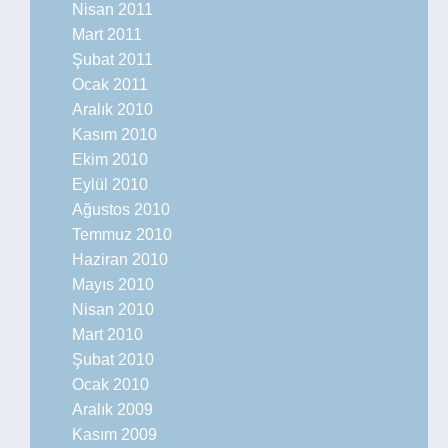
Nisan 2011
Mart 2011
Şubat 2011
Ocak 2011
Aralık 2010
Kasım 2010
Ekim 2010
Eylül 2010
Ağustos 2010
Temmuz 2010
Haziran 2010
Mayıs 2010
Nisan 2010
Mart 2010
Şubat 2010
Ocak 2010
Aralık 2009
Kasım 2009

◆ ◆ ◆ ◆ ◆ ◆ ◆

Exercise: Take the entries above and restate them word for word, minus their images.

Answer to this problem:
Nisan 2011
Mart 2011
Şubat 2011
Ocak 2011
Aralık 2010
Kasım 2010
Ekim 2010
Eylül 2010
Ağustos 2010
Temmuz 2010
Haziran 2010
Mayıs 2010
Nisan 2010
Mart 2010
Şubat 2010
Ocak 2010
Aralık 2009
Kasım 2009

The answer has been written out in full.